(Records drawn from a dataset)
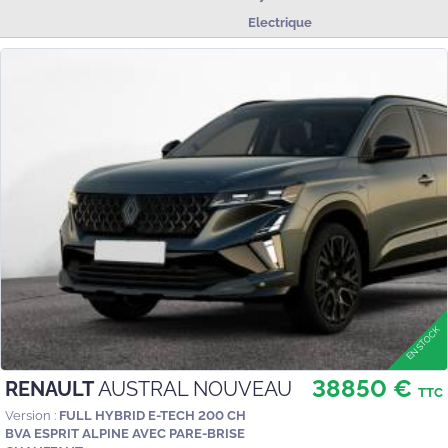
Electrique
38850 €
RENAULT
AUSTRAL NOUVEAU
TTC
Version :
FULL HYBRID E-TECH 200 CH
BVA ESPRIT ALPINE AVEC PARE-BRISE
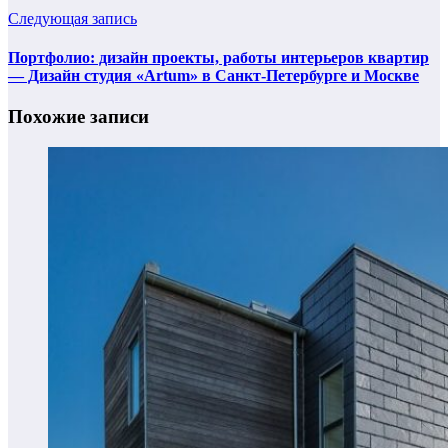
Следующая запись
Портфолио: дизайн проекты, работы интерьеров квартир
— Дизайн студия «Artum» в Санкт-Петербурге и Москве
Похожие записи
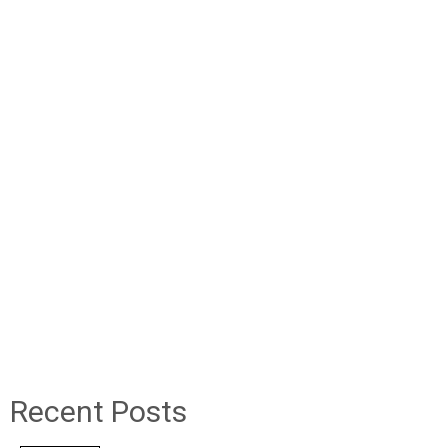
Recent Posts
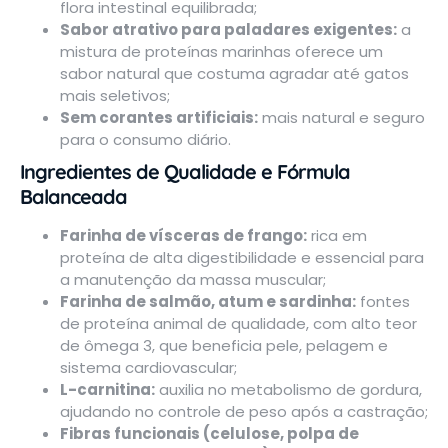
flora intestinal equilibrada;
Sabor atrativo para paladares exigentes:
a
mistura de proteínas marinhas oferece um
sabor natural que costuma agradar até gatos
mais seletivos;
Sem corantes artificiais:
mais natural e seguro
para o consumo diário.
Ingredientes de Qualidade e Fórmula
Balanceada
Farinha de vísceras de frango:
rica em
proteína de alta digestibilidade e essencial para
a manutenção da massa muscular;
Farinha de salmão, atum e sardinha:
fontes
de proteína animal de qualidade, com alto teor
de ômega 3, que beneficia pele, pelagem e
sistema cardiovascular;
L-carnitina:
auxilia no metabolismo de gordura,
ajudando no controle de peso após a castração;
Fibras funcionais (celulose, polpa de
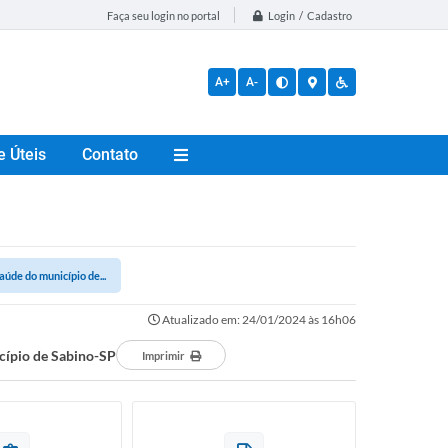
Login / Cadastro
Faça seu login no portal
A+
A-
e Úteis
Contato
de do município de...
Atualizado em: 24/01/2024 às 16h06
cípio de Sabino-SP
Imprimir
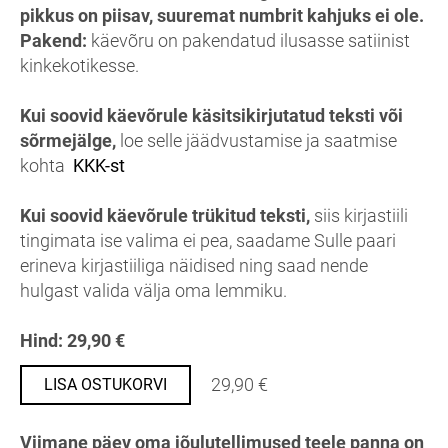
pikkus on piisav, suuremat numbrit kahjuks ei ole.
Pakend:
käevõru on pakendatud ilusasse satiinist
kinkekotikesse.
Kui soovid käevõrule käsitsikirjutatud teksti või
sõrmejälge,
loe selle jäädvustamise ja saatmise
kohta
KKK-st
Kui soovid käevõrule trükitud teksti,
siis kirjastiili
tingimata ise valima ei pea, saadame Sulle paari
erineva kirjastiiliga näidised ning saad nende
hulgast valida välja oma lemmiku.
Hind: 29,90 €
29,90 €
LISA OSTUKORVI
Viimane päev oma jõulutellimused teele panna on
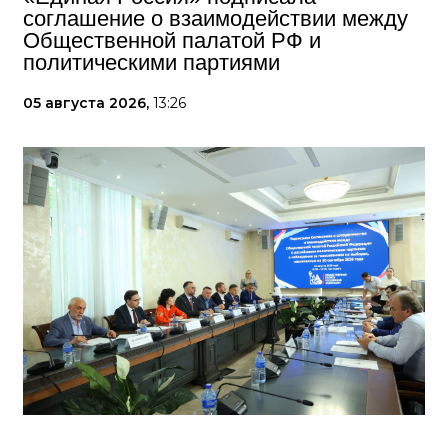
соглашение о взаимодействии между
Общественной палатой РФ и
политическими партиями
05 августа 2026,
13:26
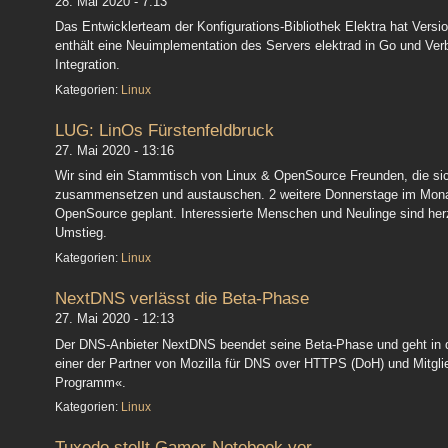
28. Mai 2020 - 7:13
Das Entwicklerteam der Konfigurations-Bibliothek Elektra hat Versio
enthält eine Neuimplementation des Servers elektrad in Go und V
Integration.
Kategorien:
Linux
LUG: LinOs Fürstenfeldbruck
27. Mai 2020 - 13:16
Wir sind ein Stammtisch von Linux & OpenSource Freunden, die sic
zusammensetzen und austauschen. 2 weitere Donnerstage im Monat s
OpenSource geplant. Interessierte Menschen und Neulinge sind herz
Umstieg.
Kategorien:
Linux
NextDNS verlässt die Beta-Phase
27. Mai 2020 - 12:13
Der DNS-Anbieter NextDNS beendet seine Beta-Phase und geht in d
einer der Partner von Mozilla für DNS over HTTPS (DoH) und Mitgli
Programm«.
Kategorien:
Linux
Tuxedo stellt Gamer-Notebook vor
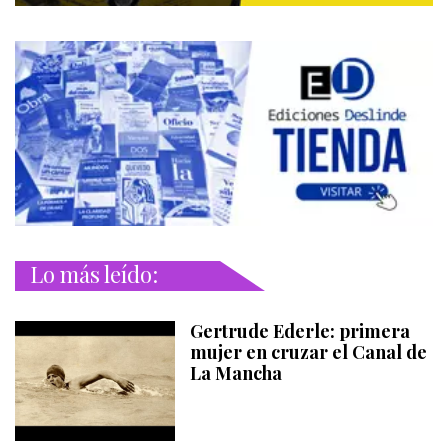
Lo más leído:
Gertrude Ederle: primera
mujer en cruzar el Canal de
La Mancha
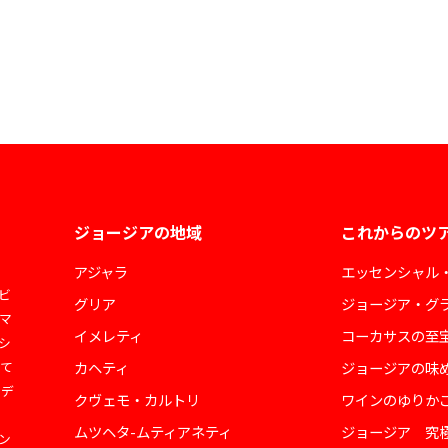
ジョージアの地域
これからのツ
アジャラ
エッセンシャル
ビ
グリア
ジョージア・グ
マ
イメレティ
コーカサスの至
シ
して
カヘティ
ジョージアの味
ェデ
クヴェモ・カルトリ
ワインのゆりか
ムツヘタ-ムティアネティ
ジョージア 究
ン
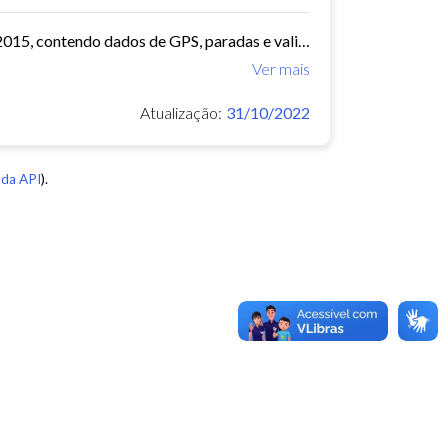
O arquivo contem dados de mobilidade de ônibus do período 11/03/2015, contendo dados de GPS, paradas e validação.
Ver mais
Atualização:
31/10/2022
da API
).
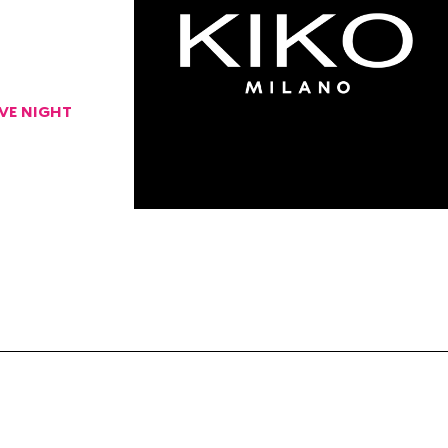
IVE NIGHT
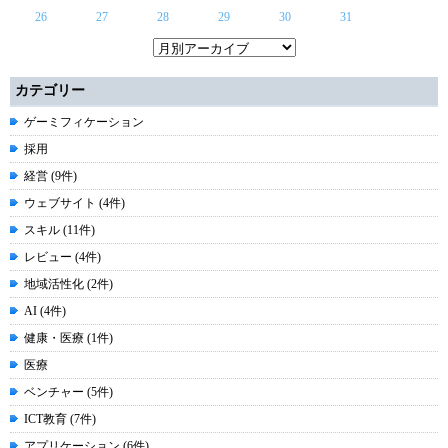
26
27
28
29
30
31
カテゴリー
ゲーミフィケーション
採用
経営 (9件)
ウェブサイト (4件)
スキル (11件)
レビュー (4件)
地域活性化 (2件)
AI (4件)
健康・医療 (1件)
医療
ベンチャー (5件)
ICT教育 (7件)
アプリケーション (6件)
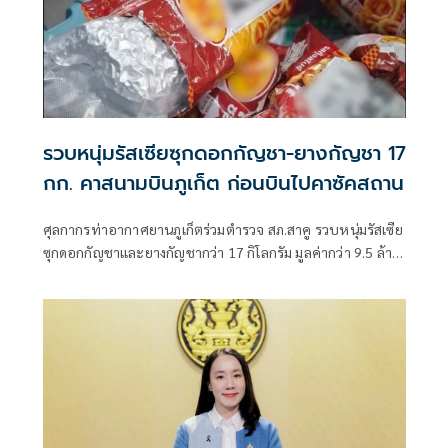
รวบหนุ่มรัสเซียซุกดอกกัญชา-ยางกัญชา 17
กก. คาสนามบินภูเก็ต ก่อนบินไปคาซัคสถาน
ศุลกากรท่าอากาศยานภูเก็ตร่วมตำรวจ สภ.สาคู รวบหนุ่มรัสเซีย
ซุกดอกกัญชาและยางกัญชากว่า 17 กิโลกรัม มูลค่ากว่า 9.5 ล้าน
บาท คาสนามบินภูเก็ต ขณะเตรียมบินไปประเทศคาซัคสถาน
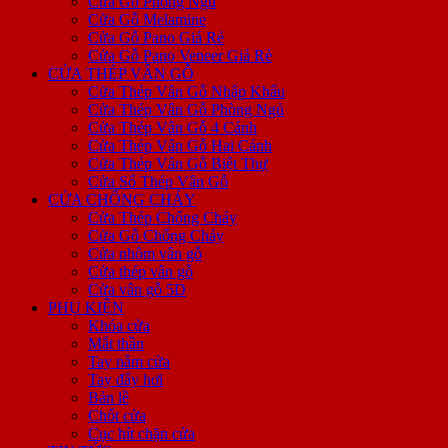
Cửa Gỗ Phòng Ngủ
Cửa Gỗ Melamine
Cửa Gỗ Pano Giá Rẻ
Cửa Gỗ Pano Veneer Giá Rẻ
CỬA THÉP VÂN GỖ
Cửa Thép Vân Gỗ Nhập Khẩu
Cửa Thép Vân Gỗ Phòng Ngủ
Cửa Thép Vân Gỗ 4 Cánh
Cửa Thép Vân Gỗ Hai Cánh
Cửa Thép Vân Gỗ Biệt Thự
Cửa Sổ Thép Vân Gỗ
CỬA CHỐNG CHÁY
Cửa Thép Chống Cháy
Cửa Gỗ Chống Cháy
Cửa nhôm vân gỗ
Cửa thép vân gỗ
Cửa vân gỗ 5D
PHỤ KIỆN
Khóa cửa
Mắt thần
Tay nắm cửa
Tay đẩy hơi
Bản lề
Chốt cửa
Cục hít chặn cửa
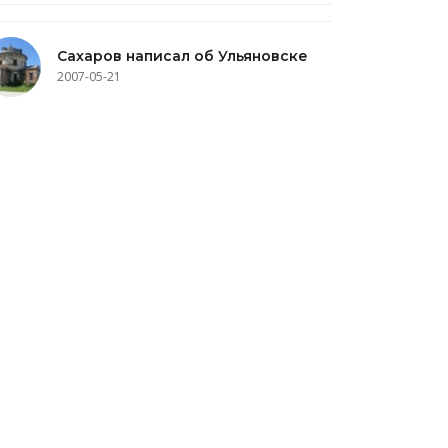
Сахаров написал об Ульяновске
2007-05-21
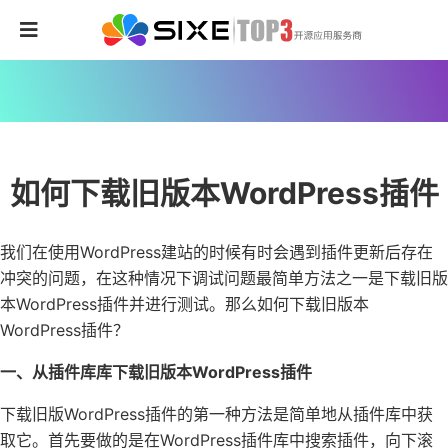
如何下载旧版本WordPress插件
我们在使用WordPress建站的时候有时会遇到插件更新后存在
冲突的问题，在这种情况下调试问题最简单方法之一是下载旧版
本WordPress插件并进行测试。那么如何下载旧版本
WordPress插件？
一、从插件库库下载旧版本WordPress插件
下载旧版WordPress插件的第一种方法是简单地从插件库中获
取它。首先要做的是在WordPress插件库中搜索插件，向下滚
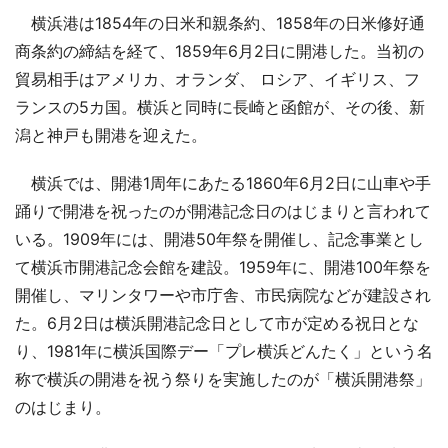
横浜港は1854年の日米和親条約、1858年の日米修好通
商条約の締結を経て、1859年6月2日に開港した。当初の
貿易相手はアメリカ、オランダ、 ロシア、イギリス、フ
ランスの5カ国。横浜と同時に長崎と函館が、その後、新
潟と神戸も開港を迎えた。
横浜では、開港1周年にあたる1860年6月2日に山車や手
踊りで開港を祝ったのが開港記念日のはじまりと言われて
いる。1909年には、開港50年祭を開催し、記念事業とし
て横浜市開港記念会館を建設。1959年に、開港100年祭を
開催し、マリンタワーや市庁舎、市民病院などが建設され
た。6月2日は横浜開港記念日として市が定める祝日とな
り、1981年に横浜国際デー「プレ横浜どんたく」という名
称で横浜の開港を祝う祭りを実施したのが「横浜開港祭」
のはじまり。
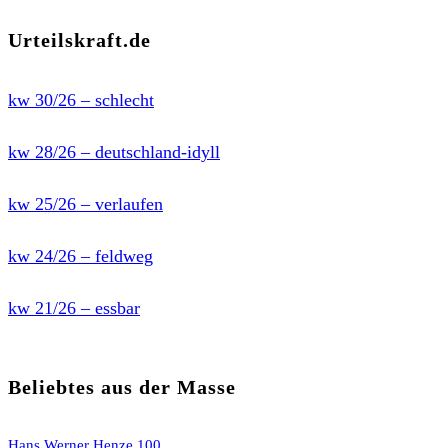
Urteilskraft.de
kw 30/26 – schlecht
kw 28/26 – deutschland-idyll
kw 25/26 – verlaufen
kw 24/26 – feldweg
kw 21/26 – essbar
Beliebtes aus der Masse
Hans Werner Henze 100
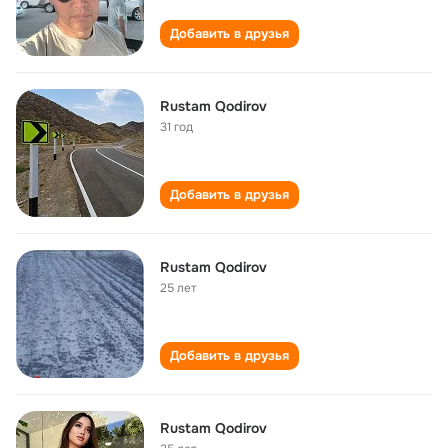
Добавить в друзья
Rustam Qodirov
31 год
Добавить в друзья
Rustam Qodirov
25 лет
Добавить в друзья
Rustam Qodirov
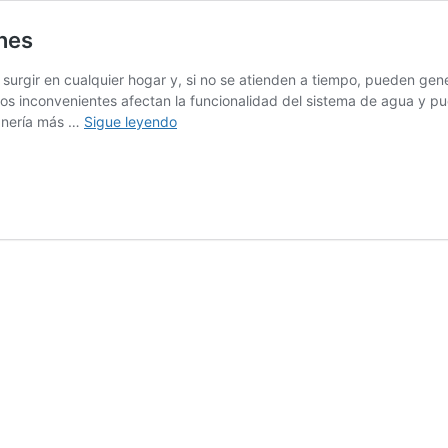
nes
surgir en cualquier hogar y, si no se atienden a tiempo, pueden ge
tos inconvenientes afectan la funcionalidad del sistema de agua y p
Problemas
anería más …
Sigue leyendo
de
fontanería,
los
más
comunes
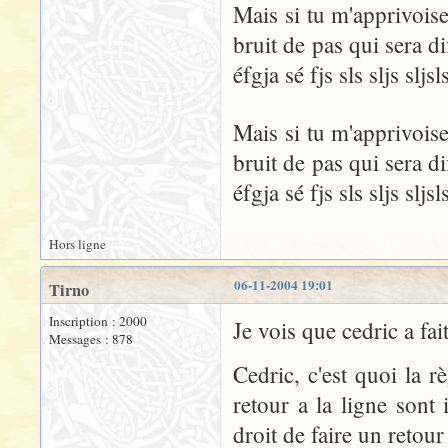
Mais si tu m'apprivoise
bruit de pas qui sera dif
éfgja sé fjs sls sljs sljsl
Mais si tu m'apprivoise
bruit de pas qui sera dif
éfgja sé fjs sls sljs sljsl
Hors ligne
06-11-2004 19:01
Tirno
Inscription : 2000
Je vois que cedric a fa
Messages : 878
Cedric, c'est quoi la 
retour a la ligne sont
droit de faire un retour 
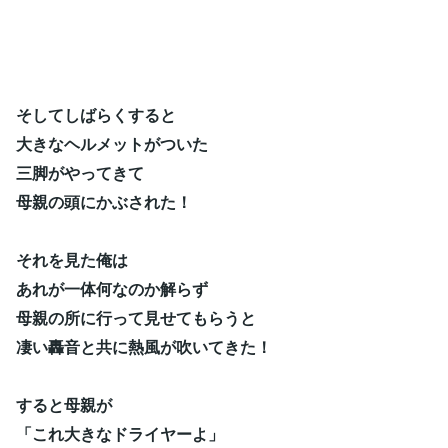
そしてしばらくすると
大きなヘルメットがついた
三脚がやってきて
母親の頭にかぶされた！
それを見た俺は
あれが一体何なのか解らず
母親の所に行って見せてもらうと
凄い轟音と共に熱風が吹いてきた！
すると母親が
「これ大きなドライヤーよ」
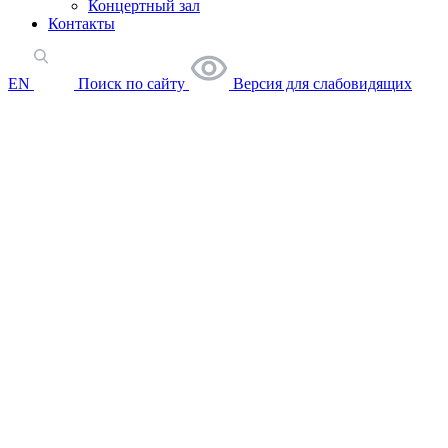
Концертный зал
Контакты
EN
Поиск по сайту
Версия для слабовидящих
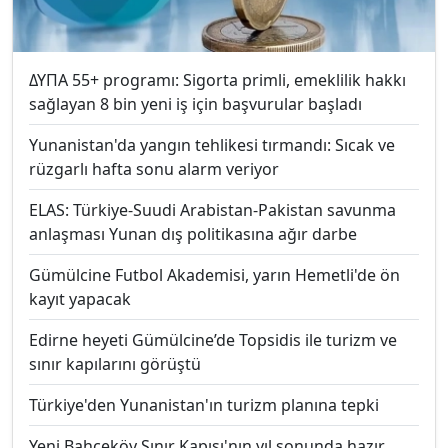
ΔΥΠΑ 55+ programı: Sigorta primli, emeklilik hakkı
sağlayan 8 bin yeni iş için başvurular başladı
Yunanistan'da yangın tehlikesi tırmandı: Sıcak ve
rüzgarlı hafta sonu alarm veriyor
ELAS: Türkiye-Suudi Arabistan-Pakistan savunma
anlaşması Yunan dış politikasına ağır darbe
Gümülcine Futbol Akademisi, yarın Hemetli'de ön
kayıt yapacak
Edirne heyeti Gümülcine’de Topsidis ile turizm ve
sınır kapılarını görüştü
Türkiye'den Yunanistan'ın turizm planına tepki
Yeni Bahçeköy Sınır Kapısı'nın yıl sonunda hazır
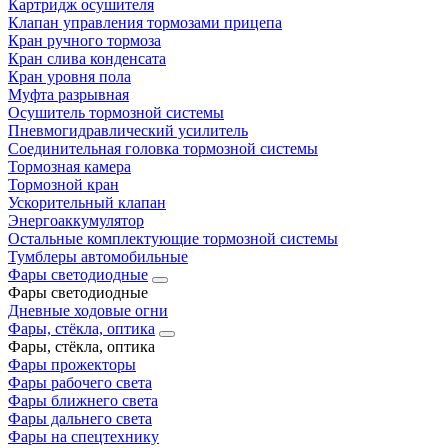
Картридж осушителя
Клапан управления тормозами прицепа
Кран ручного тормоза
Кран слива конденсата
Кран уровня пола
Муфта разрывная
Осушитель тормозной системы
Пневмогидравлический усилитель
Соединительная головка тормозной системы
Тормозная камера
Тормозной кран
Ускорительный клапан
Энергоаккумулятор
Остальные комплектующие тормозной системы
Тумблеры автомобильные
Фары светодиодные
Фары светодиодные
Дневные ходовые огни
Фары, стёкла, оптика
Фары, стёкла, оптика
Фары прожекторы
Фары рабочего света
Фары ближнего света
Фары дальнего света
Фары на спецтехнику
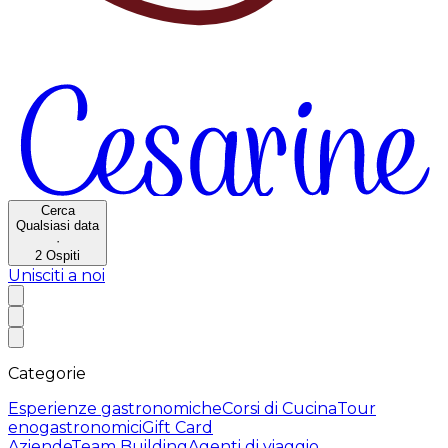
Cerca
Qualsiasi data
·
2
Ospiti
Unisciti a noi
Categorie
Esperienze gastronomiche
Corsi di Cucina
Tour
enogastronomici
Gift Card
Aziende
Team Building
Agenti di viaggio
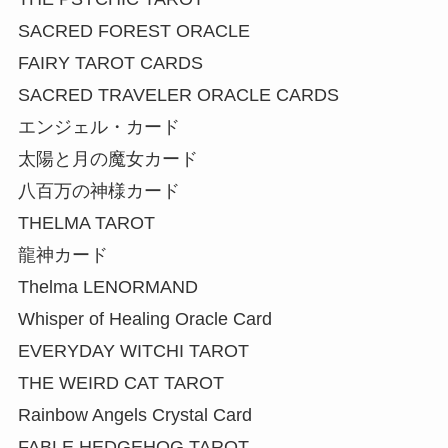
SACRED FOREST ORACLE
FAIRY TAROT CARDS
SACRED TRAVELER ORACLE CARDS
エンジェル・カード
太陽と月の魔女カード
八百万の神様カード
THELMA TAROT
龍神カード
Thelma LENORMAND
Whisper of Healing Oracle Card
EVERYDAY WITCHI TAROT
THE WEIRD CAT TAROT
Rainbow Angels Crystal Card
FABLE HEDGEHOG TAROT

#### [WORK REQUIRED]
Please return the span of lines above that opens with the one containing "Rainbow Angels Crystal Card" and closes with the final line, both included, exactly as written and nothing more.

#### [ANSWER BELOW]
Rainbow Angels Crystal Card
FABLE HEDGEHOG TAROT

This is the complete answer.